Às 6h da manhã, lá vinha o padeiro com sua Lambretta Standard, a 150 D (foto de abertura) um modelo “pelado” mais usado para o trabalho. Era meio desprezado naqueles tempos e hoje é o modelo mais valorizado para coleção. No caso do “meu” padeiro, havia uma enorme caixa de alumínio no lugar do banco e estepe traseiro, que se estendia pelas laterais.
Comecei a estudar a rotina do padeiro. Levantava antes das 6h só para observar seu MO (Modus Operandi). Ele chegava, encostava a Lambretta na calçada, deixava o motorzinho em marcha-lenta, pegava um monte de pães e andava uns 40/50 metros para trás, entregando em cada casa.
Bolei o plano perfeito.
Fiquei escondido atrás do portão, esperei o padeiro ir até a casa mais distante com as mão cheias e “roubei” a Lambrettinha…
Ela já estava funcionando, sentei rapidinho, engatei primeira e acelerei. Só escutei um berro de “Piá filho da pu…” (em curitibanês, piá é sinônimo de moleque). O padeiro saiu correndo atrás, mas já era tarde… Em êxtase, dei a melhor volta no quarteirão da minha vida, deitando a Lambrettinha nas curvas até a caixa de pães raspar no chão. Nos buracos, escutava os pães voando dentro da caixa de alumínio.
Deixei a Lambretta uns 50 metros antes do local que ela estava estacionada, bem a tempo de ver o padeiro virar a esquina de volta, com a língua de fora, depois de correr inutilmente atrás de seu “ganha-pão roubado” (desculpem o trocadalho).
Consegui roubar a Lambretta mais uma vez, depois de uma semana, mas o padeiro ficou esperto. Passou a desligar o motor quando parava perto de casa. A chave servia para trancar o guidão e havia um botão só para desligar. Para funcionar o motorzinho, era só pisar no pedal. E ele não travava o guidão.
Tentei o terceiro roubo. Esperei ele se distanciar, corri para a Lambretta e pisei no pedal. “Desgraçado, deixou engatada”. Enquanto eu achava o ponto morto e pisava desesperado no pedal, o padeiro veio correndo…
Corri mais, levei um pão certeiro na cabeça e escutei: “Piá sem-vergonha, vou contar pra sua mãe”. Contou.
Voltei da escola com cara confiante e, na hora do almoço, minha mãe abre o assunto:
“Você acredita que o padeiro veio reclamar de você.
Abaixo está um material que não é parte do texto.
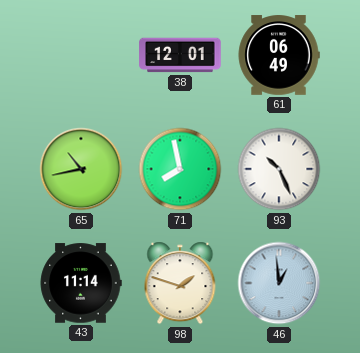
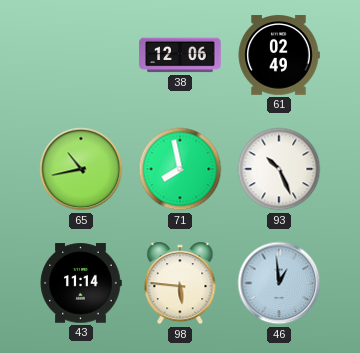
38: 12:01 -> 12:06
61: 06:49 -> 02:49
98: 1:48 -> 5:46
Disse que você anda roubando a Lambretta dele para dar voltas no quarteirão”.
Não neguei. Minha cara de pau não chegava a tanto, senão eu teria me tornado um político. Apenas perguntei: “a senhora acha que eu faria uma coisa dessas?”
Minha santa mãe me olhou , olhou nos meus olhos e sentenciou:
“Eu sempre achei que esse padeiro é meio maluquinho mesmo… Como ele foi inventar uma coisa dessas. Você nem sabe dirigir uma Lambretta”.
Que Deus a tenha e abençoe tanto a ela como ao coitado do padeiro, que também já deve estar em outro plano espiritual.
Para matar a saudade, nada como a minha Vespa Super dos anos 1970 – Foto Josias Silveira
Nota do Tio Escriba: Esta é uma história real, um pequeno retrato de tempos mais amenos e felizes. A gente levava uns cascudos, sabia que merecia… e se divertia muito. Exatamente por isso, continua tendo um prazer enorme em rodar com scooters ou com minha velha Vespa. Fotos ilustrativas da Pinterest.com, exceto a da minha Vespa Super dos anos 1970 que era 150, mas virou 200.